The red triangle represents the precision and recall of PIC hashing: 0.45 and 0.07 respectively, just like we got above. The solid line represents the performance of LZJD, and the dashed line represents the performance of LEV (Levenshtein distance). The color tells us what threshold is being used for LZJD and LEV. On this graph, the ideal result would be at the top right (100% recall and precision). So, for LZJD and LEV to have an advantage, it should be above or to the right of PIC hashing. But we can see that both LZJD and LEV go sharply to the left before moving up, which indicates that a substantial decrease in precision is needed to improve recall.
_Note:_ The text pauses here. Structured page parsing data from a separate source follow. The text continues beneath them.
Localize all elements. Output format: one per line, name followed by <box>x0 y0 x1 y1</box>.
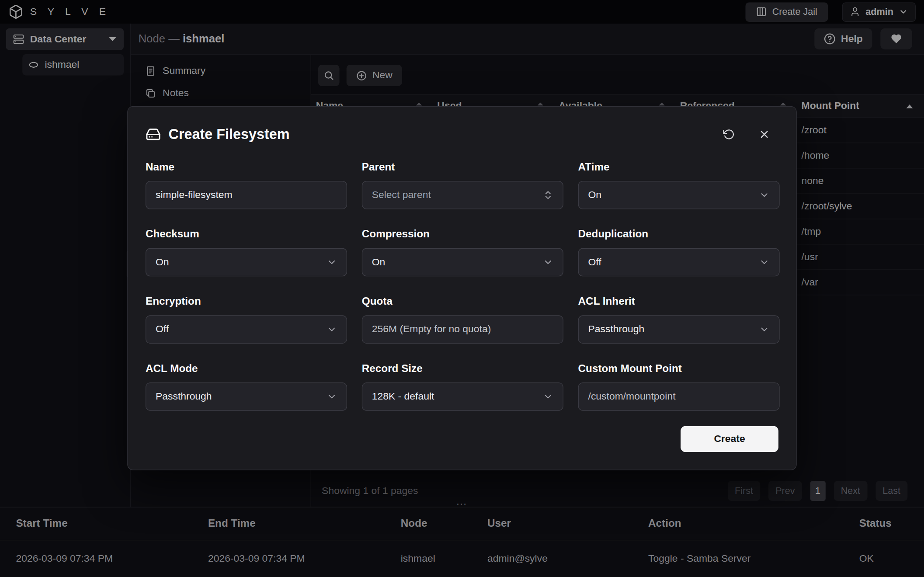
modal-actions <box>723 129 778 140</box>
deduplication-select[interactable]: Off <box>578 248 780 277</box>
field-custom-mount-point: Custom Mount Point <box>578 361 780 410</box>
compression-label: Compression <box>362 227 563 241</box>
name-label: Name <box>146 160 347 174</box>
reset-button[interactable] <box>723 129 735 140</box>
chevrons-up-down-icon <box>543 190 553 200</box>
custom-mount-point-label: Custom Mount Point <box>578 361 780 375</box>
app: S Y L V E Create Jail admin <box>0 0 924 577</box>
encryption-value: Off <box>156 323 169 335</box>
acl-inherit-value: Passthrough <box>588 323 645 335</box>
deduplication-label: Deduplication <box>578 227 780 241</box>
modal-header: Create Filesystem <box>146 124 778 144</box>
checksum-value: On <box>156 256 169 268</box>
field-encryption: Encryption Off <box>146 294 347 344</box>
parent-select-placeholder: Select parent <box>372 189 431 201</box>
field-atime: ATime On <box>578 160 780 209</box>
record-size-label: Record Size <box>362 361 563 375</box>
chevron-down-icon <box>759 257 769 268</box>
chevron-down-icon <box>327 391 337 402</box>
encryption-label: Encryption <box>146 294 347 308</box>
compression-value: On <box>372 256 386 268</box>
deduplication-value: Off <box>588 256 601 268</box>
filesystem-icon <box>146 127 161 142</box>
field-quota: Quota <box>362 294 563 344</box>
checksum-select[interactable]: On <box>146 248 347 277</box>
create-filesystem-form: Name Parent Select parent ATime On <box>146 160 778 410</box>
compression-select[interactable]: On <box>362 248 563 277</box>
atime-select[interactable]: On <box>578 181 780 209</box>
field-compression: Compression On <box>362 227 563 276</box>
checksum-label: Checksum <box>146 227 347 241</box>
field-parent: Parent Select parent <box>362 160 563 209</box>
atime-value: On <box>588 189 602 201</box>
parent-label: Parent <box>362 160 563 174</box>
field-record-size: Record Size 128K - default <box>362 361 563 410</box>
create-button[interactable]: Create <box>681 426 778 452</box>
field-checksum: Checksum On <box>146 227 347 276</box>
field-acl-mode: ACL Mode Passthrough <box>146 361 347 410</box>
field-name: Name <box>146 160 347 209</box>
chevron-down-icon <box>759 190 769 200</box>
chevron-down-icon <box>327 324 337 335</box>
modal-title: Create Filesystem <box>169 126 290 143</box>
acl-mode-value: Passthrough <box>156 391 212 403</box>
chevron-down-icon <box>543 257 553 268</box>
acl-inherit-label: ACL Inherit <box>578 294 780 308</box>
chevron-down-icon <box>759 324 769 335</box>
name-input[interactable] <box>146 181 347 209</box>
record-size-value: 128K - default <box>372 391 434 403</box>
quota-label: Quota <box>362 294 563 308</box>
acl-mode-label: ACL Mode <box>146 361 347 375</box>
encryption-select[interactable]: Off <box>146 315 347 344</box>
field-acl-inherit: ACL Inherit Passthrough <box>578 294 780 344</box>
acl-inherit-select[interactable]: Passthrough <box>578 315 780 344</box>
atime-label: ATime <box>578 160 780 174</box>
record-size-select[interactable]: 128K - default <box>362 382 563 411</box>
quota-input[interactable] <box>362 315 563 344</box>
parent-select[interactable]: Select parent <box>362 181 563 209</box>
close-icon[interactable] <box>758 129 770 140</box>
field-deduplication: Deduplication Off <box>578 227 780 276</box>
create-filesystem-modal: Create Filesystem Name <box>127 106 797 470</box>
custom-mount-point-input[interactable] <box>578 382 780 411</box>
chevron-down-icon <box>327 257 337 268</box>
acl-mode-select[interactable]: Passthrough <box>146 382 347 411</box>
chevron-down-icon <box>543 391 553 402</box>
viewport: S Y L V E Create Jail admin <box>0 0 924 577</box>
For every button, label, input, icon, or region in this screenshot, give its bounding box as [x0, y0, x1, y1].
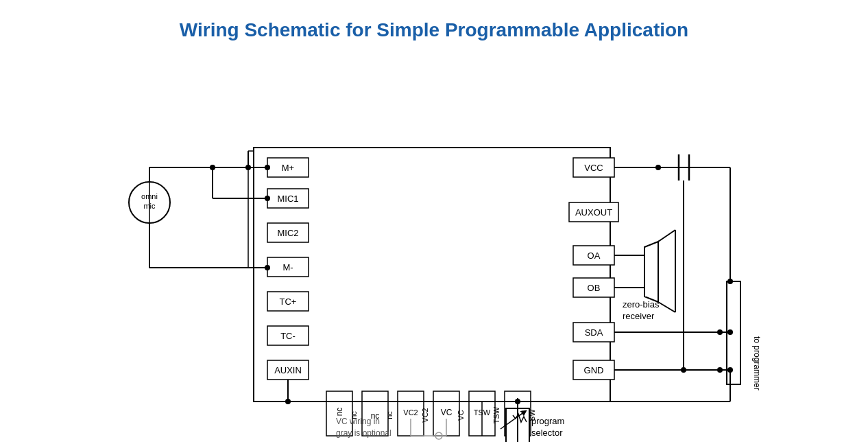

Below is what I call the violin plot. You may want to click on it to zoom in, since it's pretty wide and my blog layout is not. I also spent a long time getting that to work! There are three panels: the leftmost is for LEV, the middle is for PIC hashing, and the rightmost is for LZJD. On each panel, there is a True column, which shows the distribution of similarity scores for equivalent pairs of functions. There is also a False column, which shows the distribution scores for non-equivalent pairs of functions. Since PIC hashing does not provide a similarity score, we consider every pair to be either equivalent (1.0) or not (0.0). A horizontal dashed line is plotted to show the threshold that has the highest F1 score (i.e., a good combination of both precision and recall). Green points indicate function pairs that are correctly predicted as equivalent or not, whereas red points indicate mistakes.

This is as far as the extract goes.